For my own part in the exhibition, I presented Life from the waist down, representing the healing process from an act of sexual violence, or rape. I began working with psychically based concepts several years ago when I submitted BiPolar B for the 2014 World Mental Health celebrations.
This form presents the idea of strength and recovery in terms of the later stages of Rape Trauma Syndrome, when the healing process is under way. The feathers within the structure indicate a woman who is still fragile, but they are also a very natural material and draw attention to nature’s healing process. The pubic hair is represented by foliage showing regrowth around the groin. Green leaves, in particular, depicting hope, renewal and revival.
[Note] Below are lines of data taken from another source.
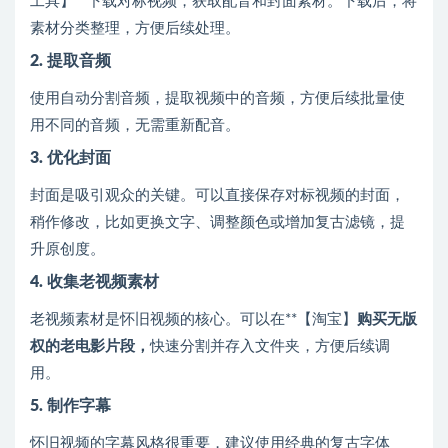
工具】**下载对标视频，获取配音和封面素材。下载后，将
素材分类整理，方便后续处理。
2. 提取音频
使用自动分割音频，提取视频中的音频，方便后续批量使
用不同的音频，无需重新配音。
3. 优化封面
封面是吸引观众的关键。可以直接保存对标视频的封面，
稍作修改，比如更换文字、调整颜色或增加复古滤镜，提
升原创度。
4. 收集老视频素材
老视频素材是怀旧视频的核心。可以在**【淘宝】
购买无版
权的老电影片段，
快速分割并存入文件夹，方便后续调
用。
5. 制作字幕
怀旧视频的字幕风格很重要，建议使用经典的复古字体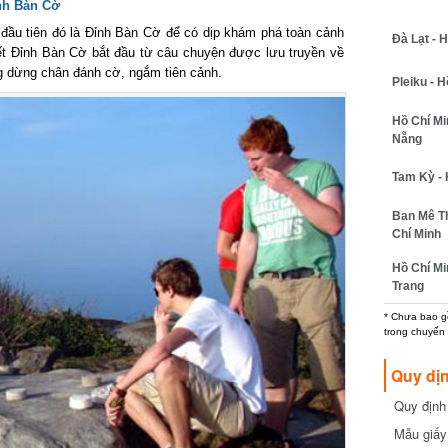
h Bàn Cờ
ầu tiên đó là Đỉnh Bàn Cờ để có dịp khám phá toàn cảnh
Đà Lạt - Hồ
ết Đỉnh Bàn Cờ bắt đầu từ câu chuyện được lưu truyền về
g dừng chân đánh cờ, ngắm tiên cảnh.
Pleiku - Hồ
Hồ Chí Min
Nẵng
Tam Kỳ - H
Ban Mê Thu
Chí Minh
Hồ Chí Min
Trang
* Chưa bao gồm
trong chuyến b
Quy dịn
Quy định m
cần biết
Mẫu giấy 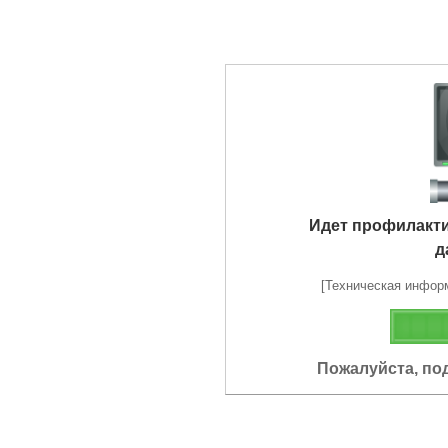
Идет профилакт
д
[Техническая информа
Пожалуйста, по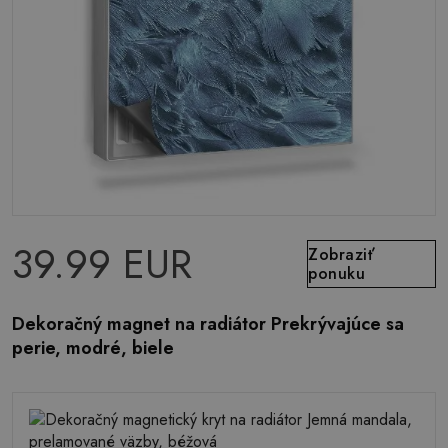
39.99 EUR
Zobraziť
ponuku
Dekoračný magnet na radiátor Prekrývajúce sa
perie, modré, biele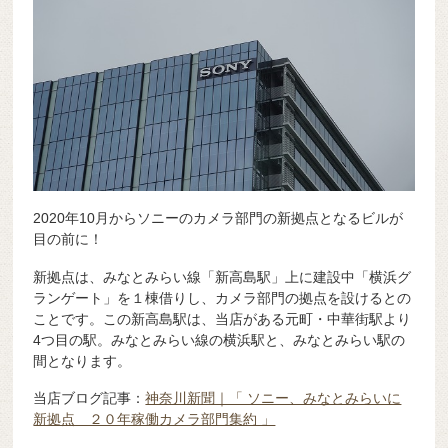
2020年10月からソニーのカメラ部門の新拠点となるビルが
目の前に！
新拠点は、みなとみらい線「新高島駅」上に建設中「横浜グ
ランゲート」を１棟借りし、カメラ部門の拠点を設けるとの
ことです。この新高島駅は、当店がある元町・中華街駅より
4つ目の駅。みなとみらい線の横浜駅と、みなとみらい駅の
間となります。
当店ブログ記事：
神奈川新聞｜「 ソニー、みなとみらいに
新拠点 ２０年稼働カメラ部門集約 」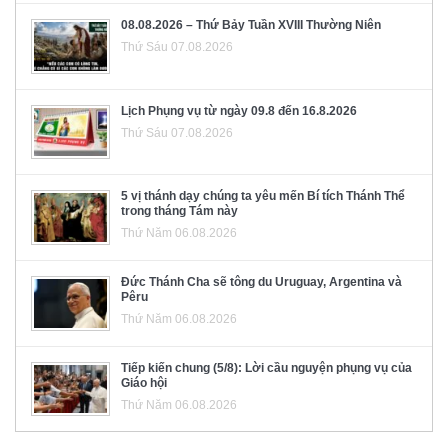
08.08.2026 – Thứ Bảy Tuần XVIII Thường Niên
Thứ Sáu 07.08.2026
Lịch Phụng vụ từ ngày 09.8 đến 16.8.2026
Thứ Sáu 07.08.2026
5 vị thánh dạy chúng ta yêu mến Bí tích Thánh Thể
trong tháng Tám này
Thứ Năm 06.08.2026
Đức Thánh Cha sẽ tông du Uruguay, Argentina và
Pêru
Thứ Năm 06.08.2026
Tiếp kiến chung (5/8): Lời cầu nguyện phụng vụ của
Giáo hội
Thứ Năm 06.08.2026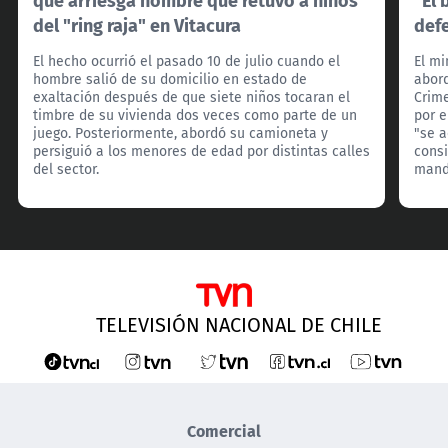
del "ring raja" en Vitacura
def
El hecho ocurrió el pasado 10 de julio cuando el
El mi
hombre salió de su domicilio en estado de
abord
exaltación después de que siete niños tocaran el
Crim
timbre de su vivienda dos veces como parte de un
por e
juego. Posteriormente, abordó su camioneta y
"se 
persiguió a los menores de edad por distintas calles
consi
del sector.
manda
TELEVISIÓN NACIONAL DE CHILE
Comercial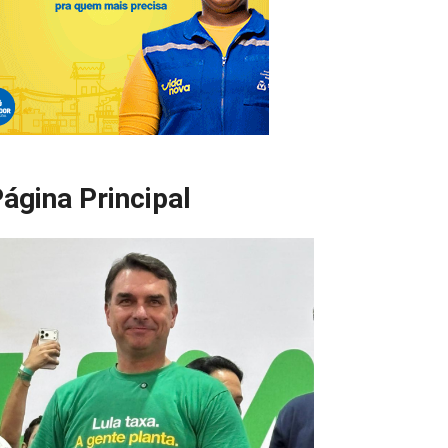
ágina Principal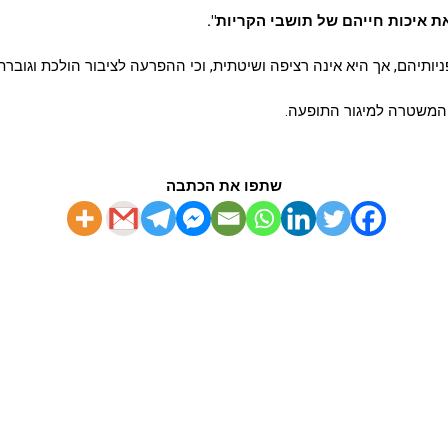
 איכות חייהם של תושבי הקריות
."
תיהם, אך היא אינה רציפה ושיטתית, וכי ההפרעה לציבור הולכת וגוברת.
 המשטרה למיגור התופעה
.
שתפו את הכתבה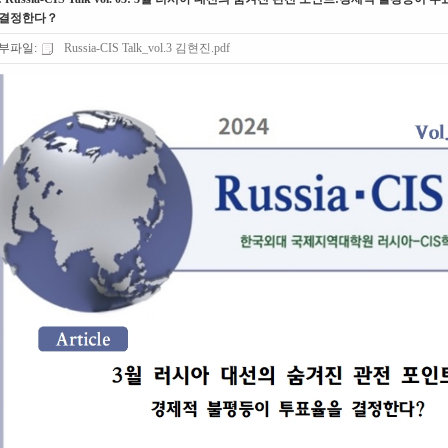
 결정한다？
부파일:
Russia-CIS Talk_vol.3 김현진.pdf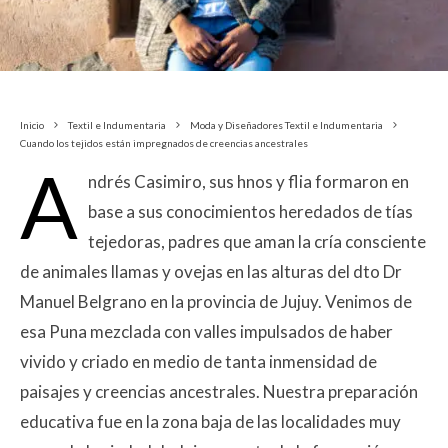
Inicio
Textil e Indumentaria
Moda y Diseñadores Textil e Indumentaria
Cuando los tejidos están impregnados de creencias ancestrales
A
ndrés Casimiro, sus hnos y flia formaron en
base a sus conocimientos heredados de tías
tejedoras, padres que aman la cría consciente
de animales llamas y ovejas en las alturas del dto Dr
Manuel Belgrano en la provincia de Jujuy. Venimos de
esa Puna mezclada con valles impulsados de haber
vivido y criado en medio de tanta inmensidad de
paisajes y creencias ancestrales. Nuestra preparación
educativa fue en la zona baja de las localidades muy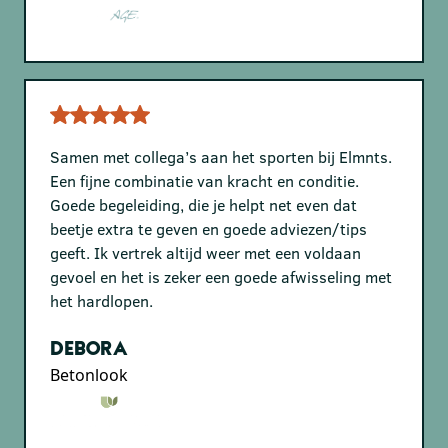
Samen met collega’s aan het sporten bij Elmnts.
Een fijne combinatie van kracht en conditie.
Goede begeleiding, die je helpt net even dat
beetje extra te geven en goede adviezen/tips
geeft. Ik vertrek altijd weer met een voldaan
gevoel en het is zeker een goede afwisseling met
het hardlopen.
Debora
Betonlook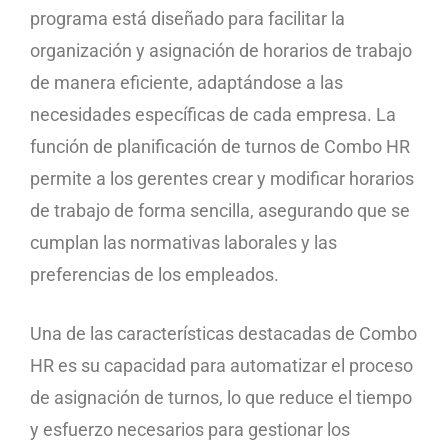
programa está diseñado para facilitar la
organización y asignación de horarios de trabajo
de manera eficiente, adaptándose a las
necesidades específicas de cada empresa. La
función de planificación de turnos de Combo HR
permite a los gerentes crear y modificar horarios
de trabajo de forma sencilla, asegurando que se
cumplan las normativas laborales y las
preferencias de los empleados.
Una de las características destacadas de Combo
HR es su capacidad para automatizar el proceso
de asignación de turnos, lo que reduce el tiempo
y esfuerzo necesarios para gestionar los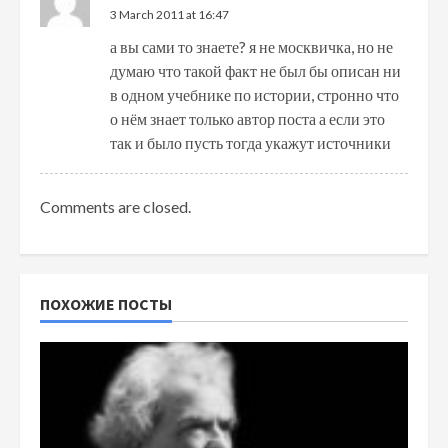
3 March 2011 at 16:47
а вы сами то знаете? я не москвичка, но не
думаю что такой факт не был бы описан ни
в одном учебнике по истории, стронно что
о нём знает только автор поста а если это
так и было пусть тогда укажут источники
Comments are closed.
ПОХОЖИЕ ПОСТЫ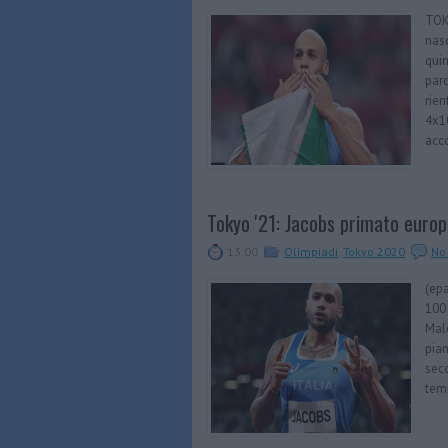
TOKY
nasc
quin
paro
rien
4x10
acco
Tokyo '21: Jacobs primato europe
13:00
Olimpiadi
,
Tokyo 2020
No
(epa
100 
Male
pian
seco
temp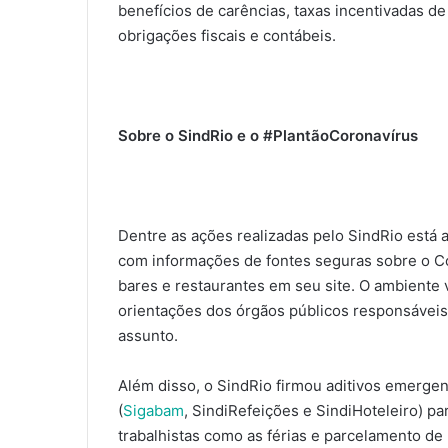
benefícios de carências, taxas incentivadas d
obrigações fiscais e contábeis.
Sobre o SindRio e o #PlantãoCoronavírus
Dentre as ações realizadas pelo SindRio está 
com informações de fontes seguras sobre o Co
bares e restaurantes em seu site. O ambiente v
orientações dos órgãos públicos responsáveis
assunto.
Além disso, o SindRio firmou aditivos emergen
(
Sigabam
, SindiRefeições e SindiHoteleiro) par
trabalhistas como as férias e parcelamento de 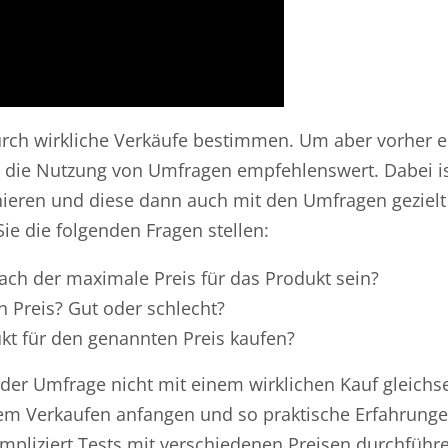
durch wirkliche Verkäufe bestimmen. Um aber vorher e
die Nutzung von Umfragen empfehlenswert. Dabei ist
inieren und diese dann auch mit den Umfragen gezielt
ie die folgenden Fragen stellen:
nach der maximale Preis für das Produkt sein?
n Preis? Gut oder schlecht?
kt für den genannten Preis kaufen?
in der Umfrage nicht mit einem wirklichen Kauf gleichs
t dem Verkaufen anfangen und so praktische Erfahrun
mpliziert Tests mit verschiedenen Preisen durchführ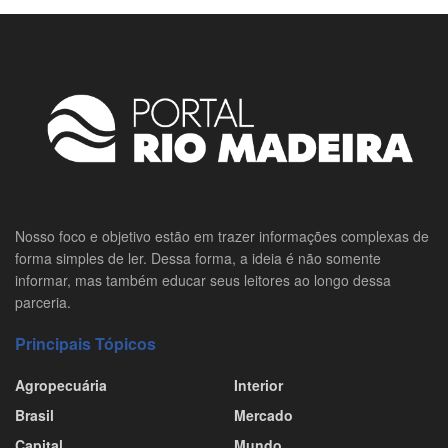
Nosso foco e objetivo estão em trazer informações complexas de
forma simples de ler. Dessa forma, a ideia é não somente
informar, mas também educar seus leitores ao longo dessa
parceria.
Principais Tópicos
Agropecuária
Interior
Brasil
Mercado
Capital
Mundo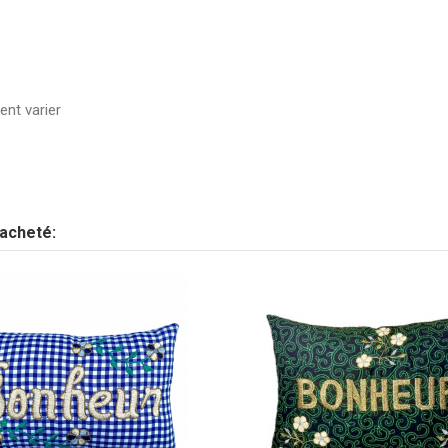
ent varier
Envoyez-nous votre question
AMOUR
motif géométrique
 acheté:
doré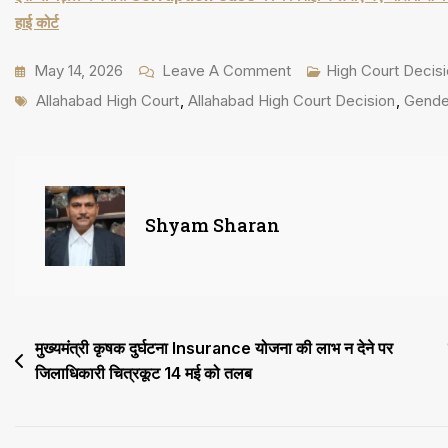
हाई कोर्ट
On
May 14, 2026
Leave A Comment
High Court Decis
Tags
आनलाइन
Allahabad High Court
,
Allahabad High Court Decision
,
Gende
आवेदन
में
Gender
महिला
Shyam Sharan
के
बजाय
पुरुष
भर
Post
मुख्यमंत्री कृषक दुर्घटना Insurance योजना की लाभ न देने पर
देना
जिलाधिकारी चित्रकूट 14 मई को तलब
navigation
मानवीय
भूल,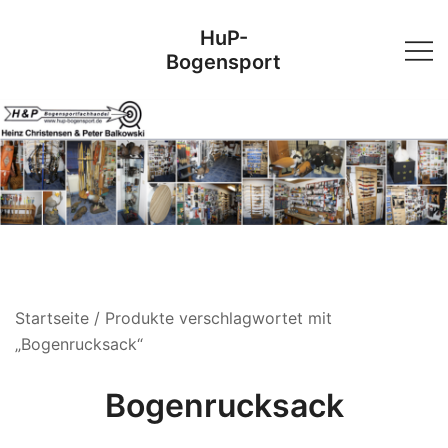
Skip
HuP-
to
Bogensport
content
Startseite
/ Produkte verschlagwortet mit
„Bogenrucksack“
Bogenrucksack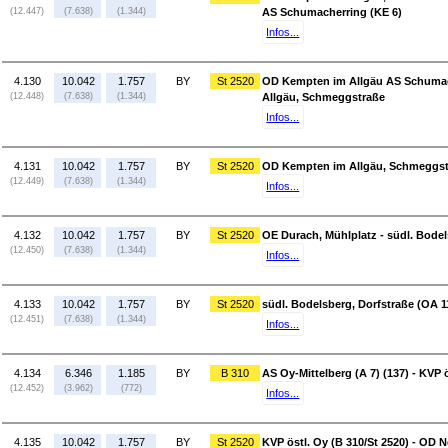
(12.447)
(7.638)
(1.344)
AS Schumacherring (KE 6)
Infos...
4.130
10.042
1.757
BY
St 2520
OD Kempten im Allgäu AS Schumac
(12.448)
(7.638)
(1.344)
Allgäu, Schmeggstraße
Infos...
4.131
10.042
1.757
BY
St 2520
OD Kempten im Allgäu, Schmeggstr
(12.449)
(7.638)
(1.344)
Infos...
4.132
10.042
1.757
BY
St 2520
OE Durach, Mühlplatz - südl. Bodel
(12.450)
(7.638)
(1.344)
Infos...
4.133
10.042
1.757
BY
St 2520
südl. Bodelsberg, Dorfstraße (OA 11
(12.451)
(7.638)
(1.344)
Infos...
4.134
6.346
1.185
BY
B 310
AS Oy-Mittelberg (A 7) (137) - KVP ö
(12.452)
(3.962)
(772)
Infos...
4.135
10.042
1.757
BY
St 2520
KVP östl. Oy (B 310/St 2520) - OD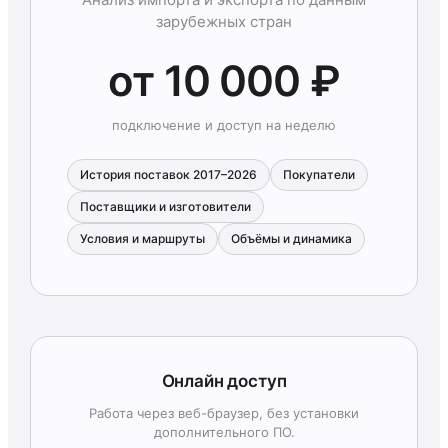
зарубежных стран
от 10 000 ₽
подключение и доступ на неделю
История поставок 2017–2026
Покупатели
Поставщики и изготовители
Условия и маршруты
Объёмы и динамика
Онлайн доступ
Работа через веб-браузер, без установки
дополнительного ПО.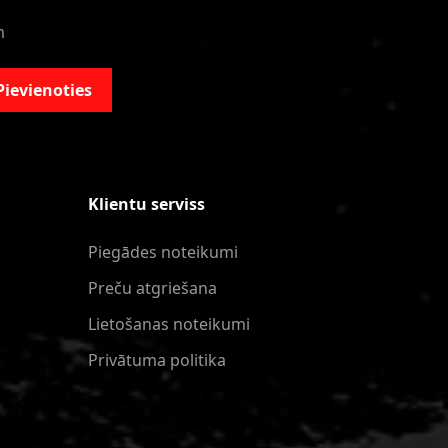
m
Pievienoties
Klientu serviss
Piegādes noteikumi
Preču atgriešana
Lietošanas noteikumi
Privātuma politika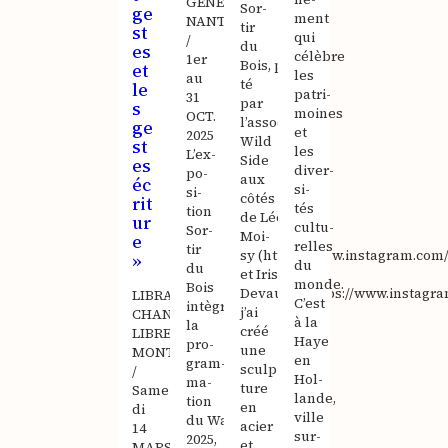
GÉNERALE,
Sor­
ge
ment
NANTES
tir
st
qui
/
du
es
célèbre
1er
Bois, por­
et
les
au
té
le
patri­
31
par
s
moines
OCT.
l’association
ge
et
2025
Wild
st
les
L’ex­
Side
es
diver­
po­
aux
éc
si­
si­
côtés
rit
tés
tion
de Léo
ur
cultu­
Sor­
Moi­
e
relles
tir
sy (https://www.instagram.com
»
du
du
et Iris
monde.
Bois
Devauze (https://www.instagra
LIBRAIRIE
C’est
intègre
j’ai
CHANT
à la
la
créé
LIBRE,
Haye
pro­
une
MONTÉLIMAR
en
gram­
sculp­
/
Hol­
ma­
ture
Same­
lande,
tion
en
di
ville
du Wave
acier
14
sur­
2025,
et
MARS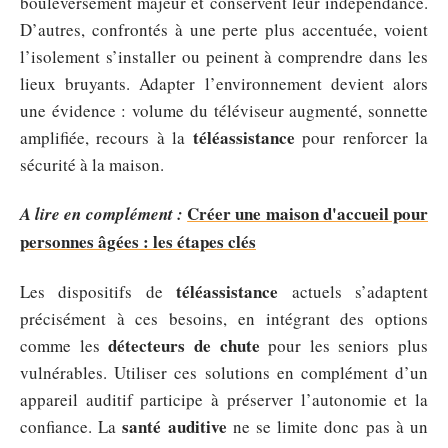
bouleversement majeur et conservent leur indépendance.
D’autres, confrontés à une perte plus accentuée, voient
l’isolement s’installer ou peinent à comprendre dans les
lieux bruyants. Adapter l’environnement devient alors
une évidence : volume du téléviseur augmenté, sonnette
téléassistance
amplifiée, recours à la
pour renforcer la
sécurité à la maison.
Créer une maison d'accueil pour
A lire en complément :
personnes âgées : les étapes clés
téléassistance
Les dispositifs de
actuels s’adaptent
précisément à ces besoins, en intégrant des options
détecteurs de chute
comme les
pour les seniors plus
vulnérables. Utiliser ces solutions en complément d’un
appareil auditif participe à préserver l’autonomie et la
santé auditive
confiance. La
ne se limite donc pas à un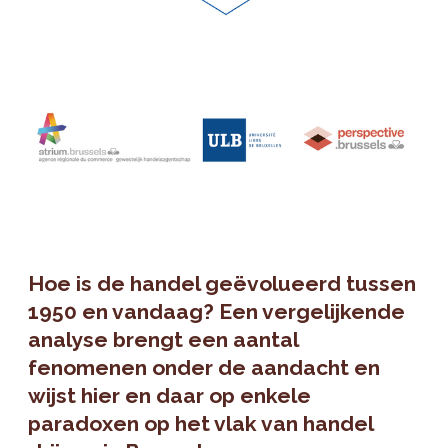
Hoe is de handel geëvolueerd tussen
1950 en vandaag? Een vergelijkende
analyse brengt een aantal
fenomenen onder de aandacht en
wijst hier en daar op enkele
paradoxen op het vlak van handel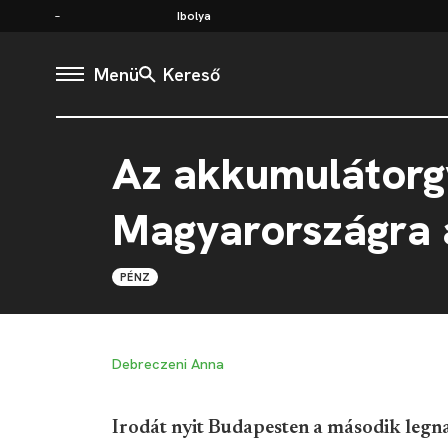
Ibolya
Menü
Kereső
Az akkumulátorg
Magyarországra 
PÉNZ
Debreczeni Anna
Irodát nyit Budapesten a második legn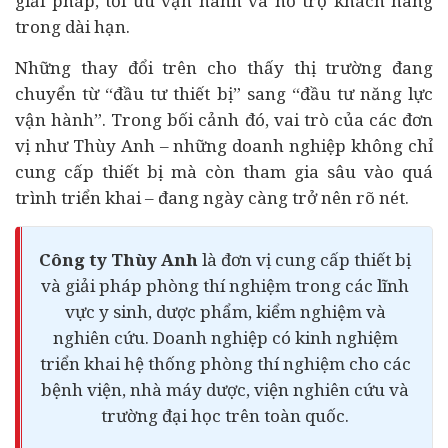
giải pháp, tối ưu vận hành và hỗ trợ khách hàng
trong dài hạn.
Những thay đổi trên cho thấy thị trường đang
chuyển từ “đầu tư thiết bị” sang “đầu tư năng lực
vận hành”. Trong bối cảnh đó, vai trò của các đơn
vị như Thùy Anh – những doanh nghiệp không chỉ
cung cấp thiết bị mà còn tham gia sâu vào quá
trình triển khai – đang ngày càng trở nên rõ nét.
Công ty Thùy Anh
là đơn vị cung cấp thiết bị
và giải pháp phòng thí nghiệm trong các lĩnh
vực y sinh, dược phẩm, kiểm nghiệm và
nghiên cứu. Doanh nghiệp có kinh nghiệm
triển khai hệ thống phòng thí nghiệm cho các
bệnh viện, nhà máy dược, viện nghiên cứu và
trường đại học trên toàn quốc.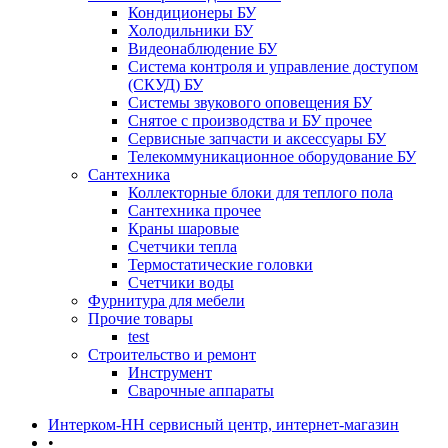
Кондиционеры БУ
Холодильники БУ
Видеонаблюдение БУ
Система контроля и управление доступом
(СКУД) БУ
Системы звукового оповещения БУ
Снятое с производства и БУ прочее
Сервисные запчасти и аксессуары БУ
Телекоммуникационное оборудование БУ
Сантехника
Коллекторные блоки для теплого пола
Сантехника прочее
Краны шаровые
Счетчики тепла
Термоcтатические головки
Счетчики воды
Фурнитура для мебели
Прочие товары
test
Строительство и ремонт
Инструмент
Сварочные аппараты
Интерком-НН сервисный центр, интернет-магазин
•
The form shows a woman in recovery and all the strength which surrounds that process.
Respect brought together a chaotic mix of artists and medium, but with one clear goal: to raise awareness around mental health.
We have a stunning miniature from Denise Armstrong showing many different versions of herself; Virginia Chandler‘s mixed emulsion, acrylic and oils to show us how mixed up she felt struggling with a personality disorder; a hallucination was introduced by Ross Clark, while Anna Middleton shows us how vivid dreams can be on medication; Mickey Mouse was brought in by Chris Mulray to tell us about Aspergers; Ruscoe Ceramics reminded us that things could be fragile with their porcelain. Finishing it all off with Naomi Simone‘s Weeping ladies, a haunting image of three heads together bound to impact on your visual memory.
The exhibition runs between Saturday 8th and Sunday 9th of October at Unit 51, Jamaica Street, Baltic Triangle. It will be extended and added to at Constellations until 16th October 2016.